Black and white close-up of synapses in the brain crisscrossing one another.

Trauma is not destiny

Developmental and learning science tell an optimistic story.

Our brains and bodies and abilities are malleable to experience because the human brain is a dynamic, living structure made up of tissue that is the most susceptible to change from experience of any tissue in the human body.

The brain is also malleable over time. Most of its growth happens after we are born so there are multiple opportunities to catch up along the way. This was surely my story.

There are 3 things about the brain I want everyone to know:

  1. Its astounding malleability

  2. Experience-dependent growth

  3. And the very important role of context

The limbic system is where learning happens. It consists of three structures:

  1. The pre-frontal cortex for focus and attention

  2. The hippocampus which houses memory

  3. The amygdala, the emotion center of the brain

These structures are intimately interconnected and cross-wired—and they develop together.

The limbic system is loaded with receptors for two hormonal systems, one that responds to stress and one that responds to love and trust. This is not an accident. Cortisol is the primary stress hormone and oxytocin is the trust or love hormone. These hormones get released because of experiences in our lives, and they carry chemical messages about these experiences into the brain to the very same target: the limbic system. When we ask how context gets inside the brain, this is what we mean.

Stress is the most common naturally occurring example of negative context. When we experience stress, cortisol floods our brains and bodies. It’s intense when it happens, but if the stress is mild or tolerable it’s adaptive. It makes us alert and sharp and helps us prepare for an event, such as a test or a performance. This is the limbic system at work—attention, concentration, focus, memory—all supporting strong performance.

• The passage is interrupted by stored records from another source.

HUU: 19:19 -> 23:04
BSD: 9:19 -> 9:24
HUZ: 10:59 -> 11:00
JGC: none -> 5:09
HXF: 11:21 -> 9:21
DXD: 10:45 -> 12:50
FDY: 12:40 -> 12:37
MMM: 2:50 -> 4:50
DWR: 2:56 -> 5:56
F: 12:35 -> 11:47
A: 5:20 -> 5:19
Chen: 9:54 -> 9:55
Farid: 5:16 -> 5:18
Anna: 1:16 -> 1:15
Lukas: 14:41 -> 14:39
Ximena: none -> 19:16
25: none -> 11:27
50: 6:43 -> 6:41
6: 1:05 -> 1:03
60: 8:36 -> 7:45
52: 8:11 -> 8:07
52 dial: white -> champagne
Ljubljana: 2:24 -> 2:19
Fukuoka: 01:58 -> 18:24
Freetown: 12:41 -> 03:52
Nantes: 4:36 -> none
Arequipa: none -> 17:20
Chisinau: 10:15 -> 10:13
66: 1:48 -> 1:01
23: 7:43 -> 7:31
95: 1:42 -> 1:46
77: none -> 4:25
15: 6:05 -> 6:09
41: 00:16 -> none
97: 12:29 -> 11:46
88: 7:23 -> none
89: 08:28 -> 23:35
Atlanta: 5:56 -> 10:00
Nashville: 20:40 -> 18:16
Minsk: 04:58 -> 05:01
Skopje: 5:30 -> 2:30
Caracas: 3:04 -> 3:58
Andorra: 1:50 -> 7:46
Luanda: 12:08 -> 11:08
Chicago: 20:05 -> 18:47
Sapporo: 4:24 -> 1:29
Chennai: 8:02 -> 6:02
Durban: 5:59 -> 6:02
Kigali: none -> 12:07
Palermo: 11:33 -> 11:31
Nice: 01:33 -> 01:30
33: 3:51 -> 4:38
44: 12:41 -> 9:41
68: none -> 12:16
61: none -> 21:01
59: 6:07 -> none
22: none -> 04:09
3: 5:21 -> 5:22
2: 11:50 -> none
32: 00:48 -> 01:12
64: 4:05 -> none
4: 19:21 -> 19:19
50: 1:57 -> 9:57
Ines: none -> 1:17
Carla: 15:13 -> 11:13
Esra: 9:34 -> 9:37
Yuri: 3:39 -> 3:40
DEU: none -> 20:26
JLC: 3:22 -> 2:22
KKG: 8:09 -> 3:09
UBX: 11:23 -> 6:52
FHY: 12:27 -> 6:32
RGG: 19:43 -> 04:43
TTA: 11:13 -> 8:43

But when stress is unrelenting and not buffered by the presence of someone we trust, we can get locked in that fight, flight, or freeze feeling; it just won’t let up. Cortisol can do a lot of damage to the structures in the limbic system because adversity doesn’t just happen to us, it happens inside our brains and bodies through the biological mechanism of stress.

But that’s not the end of the story. There’s a big upside when we turn to oxytocin. Oxytocin is produced in humans only one way: connection. It hits the same structures of the brain as cortisol, yet oxytocin is more powerful because it can literally protect us at the cellular level from the damaging effects of cortisol.

This is why the effects of trauma ARE reversible, not the events, but the feelings and emotions are manageable.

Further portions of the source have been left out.